### TASK TO COMPLETE:
For this exercise, copy exactly the lines below from the one with "614.878.6808" through the one with "友移民申请时间，全盘否定新移民对国家之贡" and leave out the pictures.

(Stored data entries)
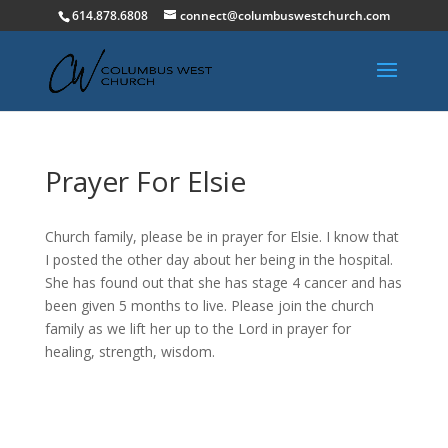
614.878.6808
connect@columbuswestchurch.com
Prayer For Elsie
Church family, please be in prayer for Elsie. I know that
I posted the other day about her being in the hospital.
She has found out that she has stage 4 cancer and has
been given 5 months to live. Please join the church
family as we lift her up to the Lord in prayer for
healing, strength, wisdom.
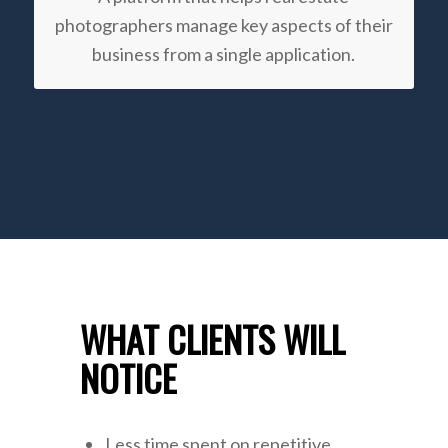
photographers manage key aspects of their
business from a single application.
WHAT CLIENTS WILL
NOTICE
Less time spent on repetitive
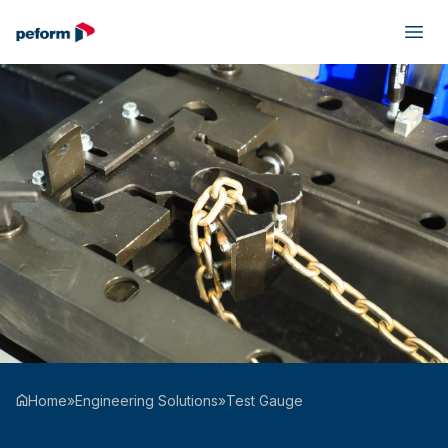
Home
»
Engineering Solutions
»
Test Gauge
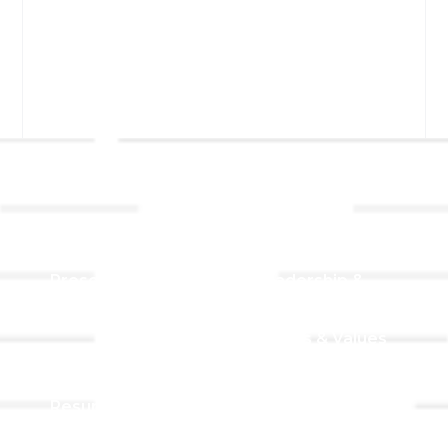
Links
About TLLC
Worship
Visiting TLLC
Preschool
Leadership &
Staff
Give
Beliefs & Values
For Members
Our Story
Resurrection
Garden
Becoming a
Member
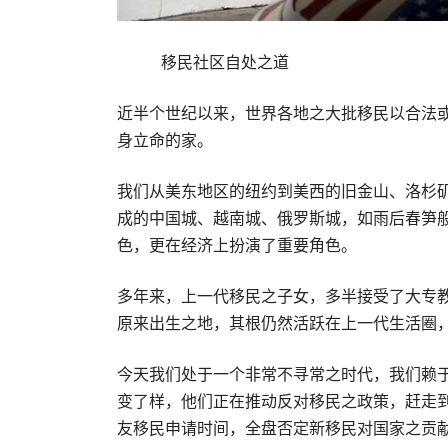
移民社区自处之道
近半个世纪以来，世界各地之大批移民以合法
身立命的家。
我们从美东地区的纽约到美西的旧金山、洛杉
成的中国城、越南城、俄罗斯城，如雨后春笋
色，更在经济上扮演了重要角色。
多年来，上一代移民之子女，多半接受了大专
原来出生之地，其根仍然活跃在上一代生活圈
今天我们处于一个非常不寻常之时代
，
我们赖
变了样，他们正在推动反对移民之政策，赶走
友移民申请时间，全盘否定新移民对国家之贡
...
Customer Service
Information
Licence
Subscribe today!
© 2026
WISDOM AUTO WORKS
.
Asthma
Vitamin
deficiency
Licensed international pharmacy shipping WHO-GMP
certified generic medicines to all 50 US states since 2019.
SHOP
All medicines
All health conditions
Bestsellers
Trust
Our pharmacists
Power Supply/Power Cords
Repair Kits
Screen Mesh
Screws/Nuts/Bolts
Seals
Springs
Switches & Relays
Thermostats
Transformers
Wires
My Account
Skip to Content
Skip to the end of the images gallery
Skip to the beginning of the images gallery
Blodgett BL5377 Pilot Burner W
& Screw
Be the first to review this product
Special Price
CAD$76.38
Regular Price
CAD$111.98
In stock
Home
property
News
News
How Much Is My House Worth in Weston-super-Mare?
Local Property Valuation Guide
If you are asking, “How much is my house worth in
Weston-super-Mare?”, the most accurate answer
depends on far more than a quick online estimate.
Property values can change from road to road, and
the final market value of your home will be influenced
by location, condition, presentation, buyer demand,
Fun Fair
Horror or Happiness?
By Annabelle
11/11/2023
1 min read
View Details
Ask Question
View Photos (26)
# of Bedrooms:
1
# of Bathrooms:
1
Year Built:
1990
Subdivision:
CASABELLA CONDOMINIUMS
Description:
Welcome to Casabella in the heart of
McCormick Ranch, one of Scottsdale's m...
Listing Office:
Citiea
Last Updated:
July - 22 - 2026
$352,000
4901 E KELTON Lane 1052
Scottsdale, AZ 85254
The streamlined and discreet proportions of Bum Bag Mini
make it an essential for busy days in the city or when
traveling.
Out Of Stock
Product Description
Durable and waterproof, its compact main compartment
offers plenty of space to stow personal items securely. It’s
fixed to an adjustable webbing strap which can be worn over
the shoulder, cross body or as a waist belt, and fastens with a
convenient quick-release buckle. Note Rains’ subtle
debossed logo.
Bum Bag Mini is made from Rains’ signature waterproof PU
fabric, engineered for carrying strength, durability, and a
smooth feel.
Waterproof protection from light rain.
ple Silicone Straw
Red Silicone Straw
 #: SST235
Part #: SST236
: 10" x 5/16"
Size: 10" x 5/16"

### YOUR RESPONSE:
614.878.6808
connect@columbuswestchurch.com
Prayer For Elsie
Church family, please be in prayer for Elsie. I know that
I posted the other day about her being in the hospital.
She has found out that she has stage 4 cancer and has
been given 5 months to live. Please join the church
family as we lift her up to the Lord in prayer for
healing, strength, wisdom.
photographers manage key aspects of their
business from a single application.
WHAT CLIENTS WILL
NOTICE
Less time spent on repetitive
Home
»
Engineering Solutions
»
Test Gauge
Links
About TLLC
Worship
Visiting TLLC
Preschool
Leadership &
Staff
Give
Beliefs & Values
For Members
Our Story
Resurrection
Garden
Becoming a
Member
移民社区自处之道
近半个世纪以来，世界各地之大批移民以合法
身立命的家。
我们从美东地区的纽约到美西的旧金山、洛杉
成的中国城、越南城、俄罗斯城，如雨后春笋
色，更在经济上扮演了重要角色。
多年来，上一代移民之子女，多半接受了大专
原来出生之地，其根仍然活跃在上一代生活圈
今天我们处于一个非常不寻常之时代
，
我们赖
变了样，他们正在推动反对移民之政策，赶走
友移民申请时间，全盘否定新移民对国家之贡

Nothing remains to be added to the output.